Later that same night, I wired Sophie that I was coming home.
9
I am nearly at the end now. There is one thing left, but that did not happen until later, until three more years had passed. In the meantime, there were many difficulties, many dramas, but I do not think they belong to the story I am trying to tell. After my return to New York, Sophie and I lived apart for almost a year. She had given up on me, and there were months of confusion before I finally won her back. From the vantage point of this moment (May 1984), that is the only thing that matters. Beside it, the facts of my life are purely incidental.
On February 23, 1981, Ben’s baby brother was born. We named him Paul, in memory of Sophie’s grandfather. Several months later (in July) we moved across the river, renting the top two floors of a brownstone house in Brooklyn. In September, Ben started kindergarten. We all went to Minnesota for Christmas, and by the time we got back, Paul was walking on his own. Ben, who had gradually taken him under his wing, claimed full credit for the development.

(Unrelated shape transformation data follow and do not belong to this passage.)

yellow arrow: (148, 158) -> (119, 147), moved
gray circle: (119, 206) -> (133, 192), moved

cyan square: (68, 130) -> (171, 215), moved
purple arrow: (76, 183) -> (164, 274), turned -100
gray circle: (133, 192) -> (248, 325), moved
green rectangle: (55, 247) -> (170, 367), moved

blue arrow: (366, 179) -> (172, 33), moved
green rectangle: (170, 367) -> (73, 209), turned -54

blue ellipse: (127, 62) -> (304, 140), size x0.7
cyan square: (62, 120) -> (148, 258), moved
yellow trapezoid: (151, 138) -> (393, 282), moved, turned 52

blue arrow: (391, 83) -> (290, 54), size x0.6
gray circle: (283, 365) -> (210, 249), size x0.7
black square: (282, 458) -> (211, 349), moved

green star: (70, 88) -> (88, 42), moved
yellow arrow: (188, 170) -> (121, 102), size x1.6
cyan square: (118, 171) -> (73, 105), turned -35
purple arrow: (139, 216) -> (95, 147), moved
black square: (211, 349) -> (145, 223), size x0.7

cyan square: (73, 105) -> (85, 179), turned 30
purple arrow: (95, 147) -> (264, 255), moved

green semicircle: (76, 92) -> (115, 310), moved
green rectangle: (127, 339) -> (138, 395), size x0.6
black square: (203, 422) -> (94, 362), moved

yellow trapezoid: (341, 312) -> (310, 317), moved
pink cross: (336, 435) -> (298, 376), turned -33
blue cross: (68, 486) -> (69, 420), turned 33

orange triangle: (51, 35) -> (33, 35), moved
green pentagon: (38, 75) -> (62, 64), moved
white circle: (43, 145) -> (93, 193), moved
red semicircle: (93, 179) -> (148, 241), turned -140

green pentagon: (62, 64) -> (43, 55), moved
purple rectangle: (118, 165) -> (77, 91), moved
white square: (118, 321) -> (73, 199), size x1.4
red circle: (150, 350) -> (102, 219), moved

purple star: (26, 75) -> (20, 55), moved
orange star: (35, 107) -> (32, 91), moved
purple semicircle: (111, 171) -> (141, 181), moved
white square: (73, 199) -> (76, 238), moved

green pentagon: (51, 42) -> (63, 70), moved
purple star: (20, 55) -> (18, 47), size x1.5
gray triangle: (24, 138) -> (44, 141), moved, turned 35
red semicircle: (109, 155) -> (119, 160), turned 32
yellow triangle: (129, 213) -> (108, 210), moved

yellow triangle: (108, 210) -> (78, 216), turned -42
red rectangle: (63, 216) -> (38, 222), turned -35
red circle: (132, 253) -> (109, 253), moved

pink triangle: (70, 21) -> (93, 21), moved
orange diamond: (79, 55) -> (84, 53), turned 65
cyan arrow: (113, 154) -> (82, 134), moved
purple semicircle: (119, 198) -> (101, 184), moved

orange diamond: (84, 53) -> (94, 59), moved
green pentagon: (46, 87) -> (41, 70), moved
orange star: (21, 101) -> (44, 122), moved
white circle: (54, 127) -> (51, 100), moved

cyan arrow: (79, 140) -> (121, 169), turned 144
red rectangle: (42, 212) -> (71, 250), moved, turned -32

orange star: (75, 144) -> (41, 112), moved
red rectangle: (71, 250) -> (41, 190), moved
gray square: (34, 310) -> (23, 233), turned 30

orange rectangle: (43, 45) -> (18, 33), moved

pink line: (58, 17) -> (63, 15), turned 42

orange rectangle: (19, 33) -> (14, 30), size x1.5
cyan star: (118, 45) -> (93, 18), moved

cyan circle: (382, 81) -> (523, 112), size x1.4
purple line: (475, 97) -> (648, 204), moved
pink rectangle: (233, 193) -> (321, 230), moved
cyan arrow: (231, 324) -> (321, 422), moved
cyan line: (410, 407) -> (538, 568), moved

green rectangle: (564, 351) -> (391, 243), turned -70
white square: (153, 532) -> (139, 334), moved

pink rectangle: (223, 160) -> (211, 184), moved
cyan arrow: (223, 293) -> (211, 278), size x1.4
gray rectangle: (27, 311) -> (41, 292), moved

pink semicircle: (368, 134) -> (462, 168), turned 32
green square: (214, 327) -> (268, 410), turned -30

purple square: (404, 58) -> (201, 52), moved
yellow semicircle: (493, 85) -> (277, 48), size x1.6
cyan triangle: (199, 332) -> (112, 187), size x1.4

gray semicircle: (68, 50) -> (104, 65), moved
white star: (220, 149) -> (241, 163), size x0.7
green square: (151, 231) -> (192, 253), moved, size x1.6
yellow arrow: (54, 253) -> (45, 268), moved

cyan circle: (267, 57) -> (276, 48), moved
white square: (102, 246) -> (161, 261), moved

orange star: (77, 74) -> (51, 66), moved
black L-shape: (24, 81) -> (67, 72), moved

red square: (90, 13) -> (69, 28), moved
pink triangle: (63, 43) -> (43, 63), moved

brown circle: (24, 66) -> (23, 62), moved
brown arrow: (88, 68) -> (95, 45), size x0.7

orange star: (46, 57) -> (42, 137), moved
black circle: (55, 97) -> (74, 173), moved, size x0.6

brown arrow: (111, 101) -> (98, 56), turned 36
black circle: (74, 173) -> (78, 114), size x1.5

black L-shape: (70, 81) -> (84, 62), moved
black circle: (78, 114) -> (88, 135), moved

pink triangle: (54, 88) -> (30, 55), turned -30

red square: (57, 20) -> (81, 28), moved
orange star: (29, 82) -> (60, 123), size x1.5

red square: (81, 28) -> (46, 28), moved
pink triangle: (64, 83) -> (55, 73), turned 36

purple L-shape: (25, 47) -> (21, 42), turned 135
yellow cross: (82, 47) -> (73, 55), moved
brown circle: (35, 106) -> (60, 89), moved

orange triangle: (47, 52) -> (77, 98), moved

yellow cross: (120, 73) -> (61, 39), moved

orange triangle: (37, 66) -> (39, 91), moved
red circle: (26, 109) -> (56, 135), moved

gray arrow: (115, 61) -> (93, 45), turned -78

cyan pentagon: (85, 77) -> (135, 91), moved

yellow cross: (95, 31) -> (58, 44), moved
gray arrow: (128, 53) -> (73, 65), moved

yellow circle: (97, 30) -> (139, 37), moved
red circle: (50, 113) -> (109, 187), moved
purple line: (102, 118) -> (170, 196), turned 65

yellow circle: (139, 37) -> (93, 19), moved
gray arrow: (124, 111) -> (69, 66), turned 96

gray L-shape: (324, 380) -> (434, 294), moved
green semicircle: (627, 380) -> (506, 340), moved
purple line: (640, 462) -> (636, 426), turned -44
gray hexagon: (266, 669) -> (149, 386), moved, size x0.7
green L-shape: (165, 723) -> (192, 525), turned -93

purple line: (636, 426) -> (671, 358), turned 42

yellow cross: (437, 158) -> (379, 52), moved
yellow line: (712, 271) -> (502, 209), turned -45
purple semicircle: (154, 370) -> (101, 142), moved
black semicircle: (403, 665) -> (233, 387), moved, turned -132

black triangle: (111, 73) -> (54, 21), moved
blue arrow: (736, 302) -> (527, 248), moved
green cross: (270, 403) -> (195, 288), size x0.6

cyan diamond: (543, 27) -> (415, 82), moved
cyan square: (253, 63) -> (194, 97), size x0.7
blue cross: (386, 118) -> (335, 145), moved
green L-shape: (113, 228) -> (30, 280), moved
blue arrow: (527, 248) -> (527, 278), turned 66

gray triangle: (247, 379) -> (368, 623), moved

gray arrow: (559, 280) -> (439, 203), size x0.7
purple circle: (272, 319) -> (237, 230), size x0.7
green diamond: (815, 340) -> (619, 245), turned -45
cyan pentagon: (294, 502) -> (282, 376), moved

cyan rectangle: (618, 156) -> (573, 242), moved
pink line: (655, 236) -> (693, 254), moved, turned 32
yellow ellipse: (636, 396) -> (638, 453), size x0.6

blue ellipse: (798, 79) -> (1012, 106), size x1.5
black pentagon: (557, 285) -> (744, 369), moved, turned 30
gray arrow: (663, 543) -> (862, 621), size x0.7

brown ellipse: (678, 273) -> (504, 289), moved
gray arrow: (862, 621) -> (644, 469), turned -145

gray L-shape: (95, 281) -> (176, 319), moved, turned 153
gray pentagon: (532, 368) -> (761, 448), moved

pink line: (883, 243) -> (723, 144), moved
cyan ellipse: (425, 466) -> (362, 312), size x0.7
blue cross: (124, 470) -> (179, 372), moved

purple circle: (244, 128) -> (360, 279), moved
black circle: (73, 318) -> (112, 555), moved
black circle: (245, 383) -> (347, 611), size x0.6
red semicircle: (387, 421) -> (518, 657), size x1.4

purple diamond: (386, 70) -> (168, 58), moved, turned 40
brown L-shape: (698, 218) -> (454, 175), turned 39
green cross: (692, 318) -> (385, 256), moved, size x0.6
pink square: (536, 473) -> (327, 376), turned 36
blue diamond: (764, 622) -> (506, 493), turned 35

As for Fanshawe, Sophie and I never talked about him. This was our silent pact, and the longer we said nothing, the more we proved our loyalty to each other. After I returned the advance money to Stuart Green and officially stopped writing the biography, we mentioned him only once. That came on the day we decided to live together again, and it was couched in strictly practical terms. Fanshawe’s books and plays had continued to produce a good income. If we were going to stay married, Sophie said, then using the money for ourselves was out of the question. I agreed with her. We found other ways to earn what we had to and placed the royalty money in trust for Ben—and subsequently for Paul as well. As a final step, we hired a literary agent to manage the business of Fanshawe’s work: requests to perform plays, reprint negotiations, contracts, whatever needed to be done. To the extent that we were able to act, we did. If Fanshawe still had the power to destroy us, it would only be because we wanted him to, because we wanted to destroy ourselves. That was why I never bothered to tell Sophie the truth—not because it frightened me, but because the truth was no longer important. Our strength was in our silence, and I had no intention of breaking it.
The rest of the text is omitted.